Comment les perles atteignent une précision à l’échelle nanométrique


Comment les perles atteignent une précision à l'échelle nanométrique

La microscopie électronique montre comment couches de nacre d’une perle deviennent plus précises à mesure qu’elles s’accumulent du de la perle vers l’extérieur. Crédit photo : Université du Michigan

Dans des recherches qui pourraient affecter les futurs nanomatériaux haute performance, une équipe dirigée par l’Université du Michigan a d’abord comment les mollusques construisent des structures ultra-persistantes avec un niveau de symétrie qui dépasse tout ce qui se trouve dans le monde naturel, à l’exception des atomes individuels.

« Il n’y a rien que nous, humains, pouvons faire avec une nano-architecture aussi complexe qu’une perle, avec tout notre accès à la  », a déclaré Robert Hovden, professeur adjoint de science et technologie des matériaux à l’UM et auteur de l’article. « Nous pouvons donc apprendre beaucoup en étudiant comment les perles passent d’un rien désordonné à cette structure remarquablement symétrique. »

L’analyse a été réalisée en collaboration avec des chercheurs de l’Australian National University, du Lawrence Berkeley National Laboratory, de la Western Norway University et de l’Université Cornell.

Publié dans Actes de l’Académie nationale des sciences, l’étude a révélé que la symétrie d’une perle devient de plus en plus précise au fur et à mesure qu’elle est construite, répondant à des questions séculaires sur la façon dont le fouillis en son centre devient une sorte de perfection.

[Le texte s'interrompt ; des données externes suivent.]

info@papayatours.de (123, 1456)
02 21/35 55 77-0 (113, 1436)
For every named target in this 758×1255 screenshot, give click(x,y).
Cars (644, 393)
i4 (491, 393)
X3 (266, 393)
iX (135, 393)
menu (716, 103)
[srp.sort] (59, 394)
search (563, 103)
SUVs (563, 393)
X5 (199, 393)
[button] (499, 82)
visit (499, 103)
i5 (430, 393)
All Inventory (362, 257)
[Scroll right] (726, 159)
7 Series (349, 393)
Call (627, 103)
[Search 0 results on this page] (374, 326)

Des couches de nacre, le composite organique-inorganique chatoyant et extrêmement durable dont sont faites les coquilles d’huîtres et d’autres mollusques, reposent sur un tesson d’aragonite qui entoure un centre organique. Les couches, qui représentent plus de 90 % du volume d’une perle, deviennent de plus en plus fines et conformables au fur et à mesure qu’elles s’accumulent du centre vers l’extérieur.

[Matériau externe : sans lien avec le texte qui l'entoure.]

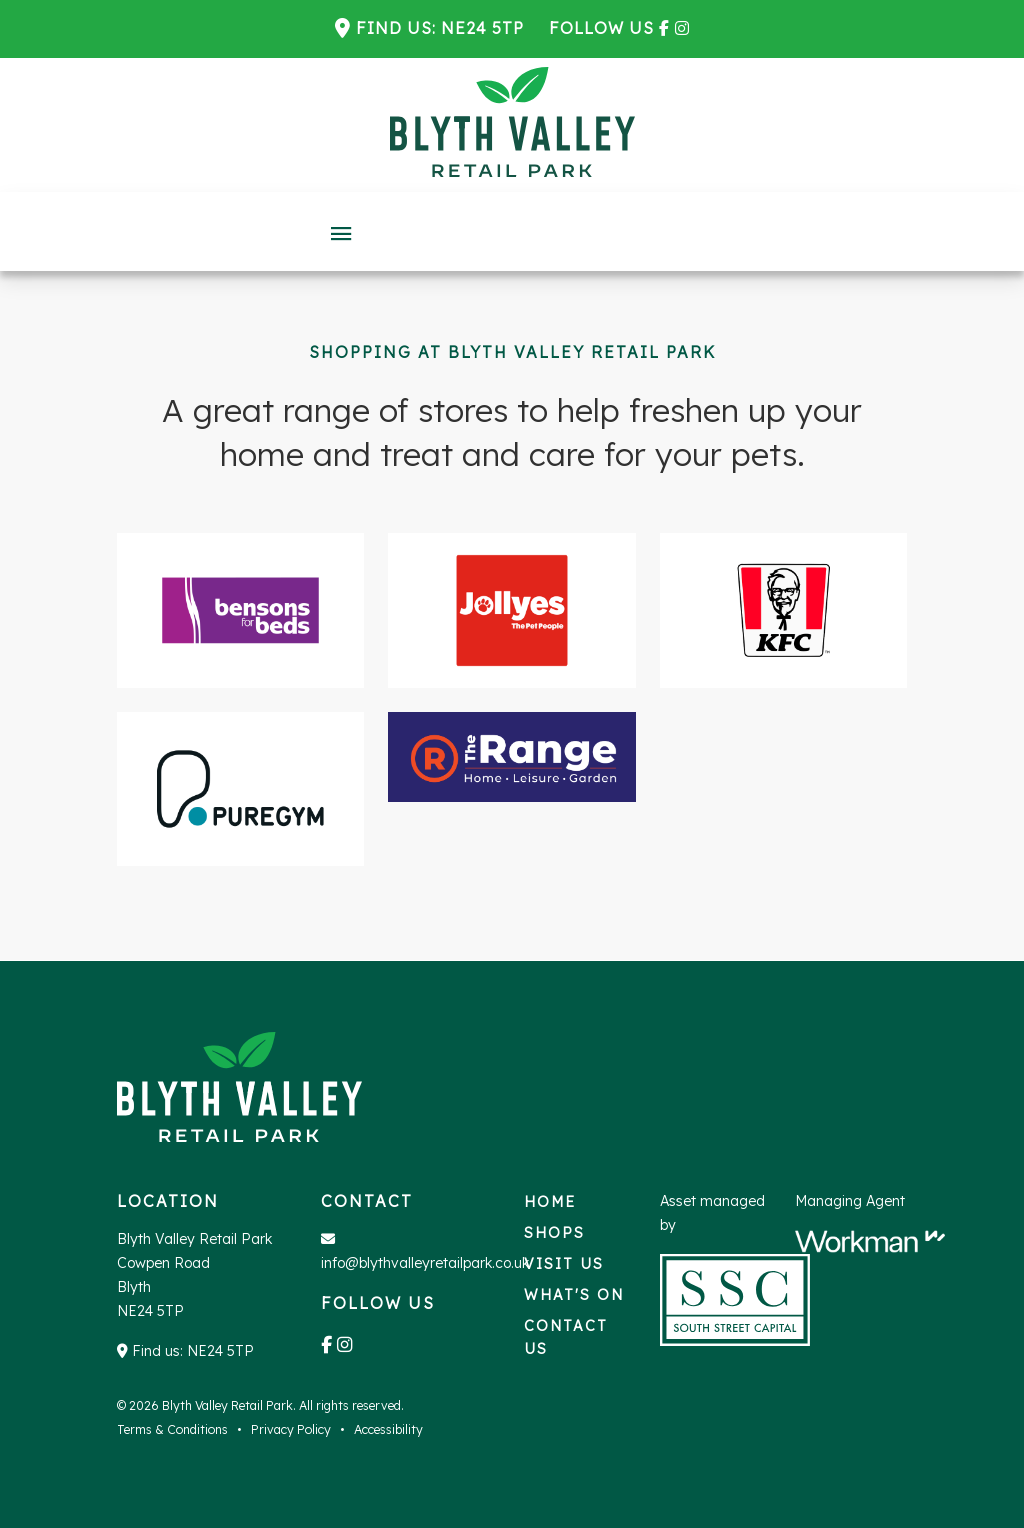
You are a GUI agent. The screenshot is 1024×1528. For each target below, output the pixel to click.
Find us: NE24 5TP (440, 28)
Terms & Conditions (172, 1429)
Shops (554, 1233)
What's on (574, 1295)
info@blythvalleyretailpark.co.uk (425, 1263)
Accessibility (388, 1429)
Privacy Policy (291, 1429)
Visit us (564, 1264)
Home (550, 1202)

Le résultat le plus surprenant est peut-être que les mollusques maintiennent la symétrie de leurs perles en ajustant l’épaisseur de chaque couche de nacre. Si une couche est plus épaisse, la suivante a tendance à être plus fine et vice versa. La perle représentée dans l’étude contient 2 615 couches de nacre finement réglées qui ont été déposées en 548 jours.

« Ces couches minces et lisses de nacre ressemblent un peu à des draps de lit avec des tissus organiques entre les deux », a déclaré Hovden. « Il y a une interaction entre chaque couche et nous soupçonnons que cette interaction permet au système de se corriger au fur et à mesure de sa progression. »

L’équipe a également découvert des détails sur le fonctionnement de l’interaction entre les couches. Une analyse mathématique des couches des perles montre qu’elles suivent un phénomène connu sous le nom de « bruit 1 / f », dans lequel une série d’événements apparemment aléatoires sont connectés, chaque nouvel événement étant influencé par le précédent. Il a été démontré que le bruit 1 / f contrôle une grande variété de processus naturels et artificiels, y compris l’activité sismique, les marchés économiques, l’électricité, la physique et même la musique classique.

« Par exemple, lorsque vous lancez les dés, chaque lancer est complètement indépendant et séparé de tous les autres. Mais le bruit 1 / f diffère en ce que chaque événement est lié », a déclaré Hovden. « Nous ne pouvons pas le prédire, mais nous pouvons voir une structure dans le chaos. Et au sein de cette structure, il existe des mécanismes complexes qui permettent aux milliers de couches de nacre de croître ensemble dans l’ordre et la . »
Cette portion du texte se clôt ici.